DATA RECORDS below:

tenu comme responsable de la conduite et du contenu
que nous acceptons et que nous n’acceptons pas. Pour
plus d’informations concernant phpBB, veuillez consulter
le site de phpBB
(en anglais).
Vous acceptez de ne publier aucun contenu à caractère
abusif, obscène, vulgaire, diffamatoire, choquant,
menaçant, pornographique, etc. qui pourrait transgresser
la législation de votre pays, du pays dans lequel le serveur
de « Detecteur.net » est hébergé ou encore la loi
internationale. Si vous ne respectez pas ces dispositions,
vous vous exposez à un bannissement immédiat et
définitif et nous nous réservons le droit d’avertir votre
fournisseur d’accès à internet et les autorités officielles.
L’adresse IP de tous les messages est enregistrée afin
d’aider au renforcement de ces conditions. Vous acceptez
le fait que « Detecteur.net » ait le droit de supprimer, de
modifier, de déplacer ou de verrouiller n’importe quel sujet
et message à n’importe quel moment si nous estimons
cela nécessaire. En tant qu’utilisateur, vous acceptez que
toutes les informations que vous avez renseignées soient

End of DATA RECORDS.
DATA RECORDS below:

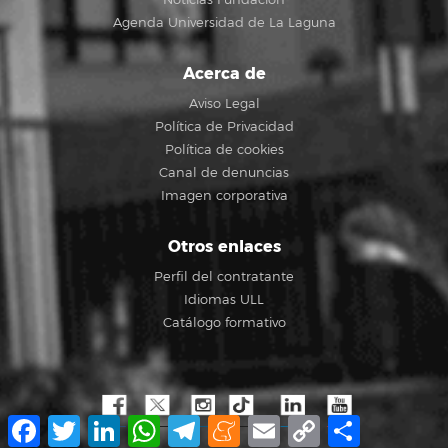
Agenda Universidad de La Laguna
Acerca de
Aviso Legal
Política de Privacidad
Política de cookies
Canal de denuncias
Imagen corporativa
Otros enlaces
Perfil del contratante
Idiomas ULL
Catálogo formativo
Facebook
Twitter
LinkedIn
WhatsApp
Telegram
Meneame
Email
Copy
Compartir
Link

End of DATA RECORDS.

TASK TO CARRY OUT
Please give the number of lines above in which the word "Política" appears, without any other text.

ANSWER SECTION
2